The most disappointing aspect of the latest platform paper from Currency House (No. 42, February 2015) is the degree to which this well intentioned, but nontheless exasperating, thesis suffers from such remarkable naivety by its author. John Senczuck’s efforts to synthesisize a compelling argument for the support of creatives working in musical theatre in Australia (and by this he intends commercial musical theatre) is ultimately deeply marred by his thinly disguised manifesto to promote Perth as a vital hub in the development of new Australian work.
The argument for a national body to be formed and held responsible for identifying, developing and promoting new work places the cart so far in front of the horse that, very nearly, any sense of connection between the disparate ideas formulated and presented by Senczuk become meaningless.
Before I go any further let me point out one shocking (but commonplace) ignorant remark and one insightful (albeit not unique) remark by Mr. Senczuck in his discourse. The ignorant: “Classical composers or song writers (sic) don’t necessarily have this facility: that is, to conceive music with a theatrical, three dimensional staging dynamic.” Ignoring the non sequitur, whether composers for musicals are bad if they’re classically trained or only mere songwriters, the ability to impart and develop the skill of ‘theatricality’ can be taught and nurtured. This argument is as uninformed as it would be if I made the case for one of Mr. Senczuck’s heroes, Stephen Sondheim, being a great musical theatre composer because he was neither classically trained nor a songwriter. Attribution to Mr. Sondheim’s credentials is irrefutable through a corpus of cumulatively more refined work, not by his background. Whether one could describe Mr. Sondheim as a songwriter in the sense one is meant to infer from Mr. Senczuk is, admittedly, open to contention. Put another way, scenographers. designers, and directors should be careful about what stones they want to throw.
The insightful: “But if our artistic leaders choose to absent themselves from mentoring local music theatre work, then the sector itself must collaborate to evolve a strategic, professionally chartered Australian music theatre matrix that caters in the first instance to the writers and composers, builds collaborations and provides development time-frames and processes.” Bravo Mr.
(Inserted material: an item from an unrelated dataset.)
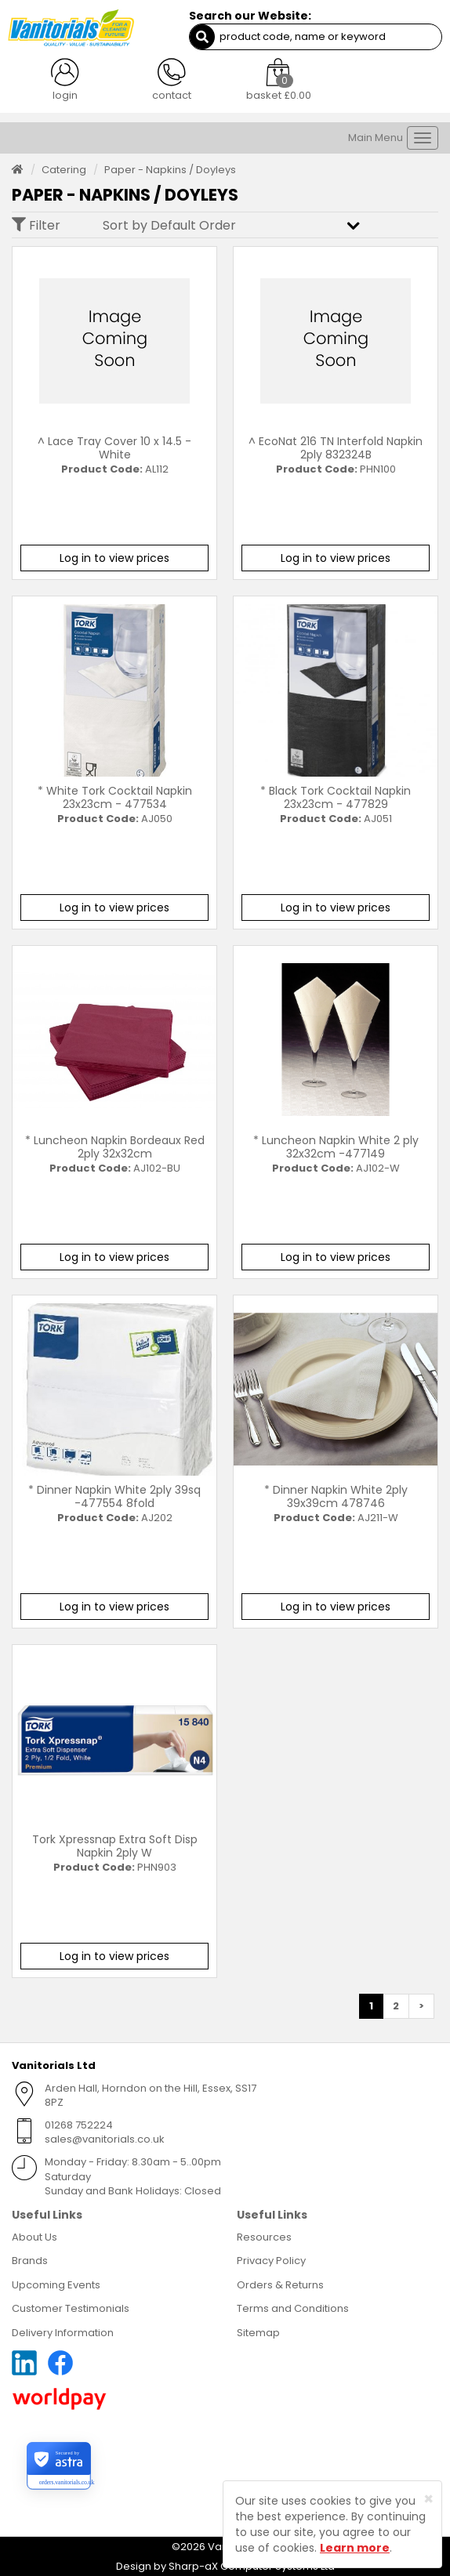 Image resolution: width=450 pixels, height=2576 pixels. What do you see at coordinates (56, 2284) in the screenshot?
I see `Upcoming Events` at bounding box center [56, 2284].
Senczuk, but where is this going to come from I ask you? Most serious dramatists, playwrights and directors in Australia loathe musical theatre – and for good reason. The latent problems inherent in the disposition of any real, structured, and meaningful support for Australian playwrights far exceed the problems of musical theatre writers/creatives. Why is this group not part of your solution or, for that matter, even included in your sixty-one page fulmination?
The answer is to not build edifices or, God-forbid, yet more dyfunctionally administered funding organisations to develop the capacities and capabilities of Australian composers, lyricists and bookwriters. The answer is to send them to where it is done brilliantly – go to Broadway! The systems and structures are already in place (and Mr. Senczuk you are remiss not to list them in their entirety as a matter of information). Surely our national identity as creatives is not so fragile or insecure that we cannot recognise when we need to learn from our betters. What we do need is an opportunity for our creatives to learn from the best in the business – go to Broadway! What they’ll find – assuming we can get them there – is that ‘story is story’ – not some vague sense of nationalistic fervour in topics to be chosen to become successful musicals (the idealogy of telling ‘Australian’ stories has set us back by decades coincidentally). Eventually, if their dreams are not shattered by the brutality of this business reality: that ‘Musicals’ is a dragon with very large teeth (or is that fangs?) which even the very best composers/songwriters/lyricists/bookwriters in the USA fail time and time again in avoiding its damning breath, then they just might be eventually successful.
Here’s a little known fact: most of all investment for Broadway musicals comes from about the same 100 entities/people/bodies over and over again (this will change shortly with new Federal fundraising rules in the USA and proposed tax offsets for Broadway). First rule: if you don’t get these people on-board, it won’t matter how good your new musical is – sometimes, it doesn’t even matter whether it’s good or not (I do not mean that to be taken as a salacious remark). You just have to be an Australian living and working in NYC to know that this is true. I have seen extraordinarily great musicals die in previews and pieces that can only be described in the most vulgar terms recoup their investment. It’s not an equitable business. It wasn’t designed to be. It’s not a safe sandbox. It’s commerce!
Ultimately Mr. Senczuk, you’re a good guy – a moral crusader perhaps? At the very least, you’re someone who wishes that an ugly and brutal business – the Broadway Musical – was otherwise. It’s not, I’m sorry to say. Perhaps, nonetheless, we could do better. In this respect, your calls to action for our funding bodies to get their act together should not go unheeded. And whilst you’re at it – and you left this out too – try getting APRA to recognise that there are a niche and specialist group of songwriters/composers in Australia who only write musical theatre works – and they should collect royaties for them. Good luck with that one!